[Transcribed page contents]
■ ■ ■

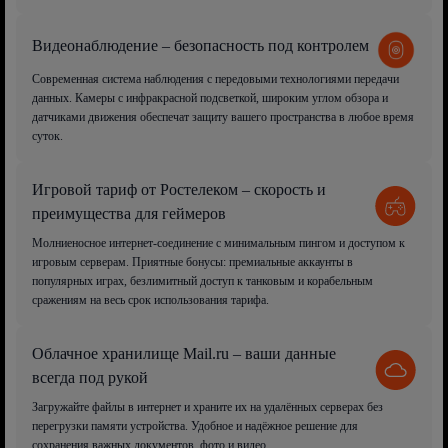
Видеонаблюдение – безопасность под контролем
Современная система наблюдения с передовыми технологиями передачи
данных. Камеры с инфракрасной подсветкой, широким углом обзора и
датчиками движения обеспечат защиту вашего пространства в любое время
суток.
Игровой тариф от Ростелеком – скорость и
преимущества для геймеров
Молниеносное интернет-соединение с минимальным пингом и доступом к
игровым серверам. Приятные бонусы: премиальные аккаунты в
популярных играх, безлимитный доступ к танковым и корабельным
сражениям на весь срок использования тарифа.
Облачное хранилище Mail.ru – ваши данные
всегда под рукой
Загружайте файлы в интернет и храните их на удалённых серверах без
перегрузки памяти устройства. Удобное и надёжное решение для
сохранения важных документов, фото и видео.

■ ■ ■

> **TASK REQUIREMENTS**:
Look above for the line containing "преимущества для геймеров"; copy from it through the last line, exactly, and nothing more.

> **EXERCISE ANSWER**:
преимущества для геймеров
Молниеносное интернет-соединение с минимальным пингом и доступом к
игровым серверам. Приятные бонусы: премиальные аккаунты в
популярных играх, безлимитный доступ к танковым и корабельным
сражениям на весь срок использования тарифа.
Облачное хранилище Mail.ru – ваши данные
всегда под рукой
Загружайте файлы в интернет и храните их на удалённых серверах без
перегрузки памяти устройства. Удобное и надёжное решение для
сохранения важных документов, фото и видео.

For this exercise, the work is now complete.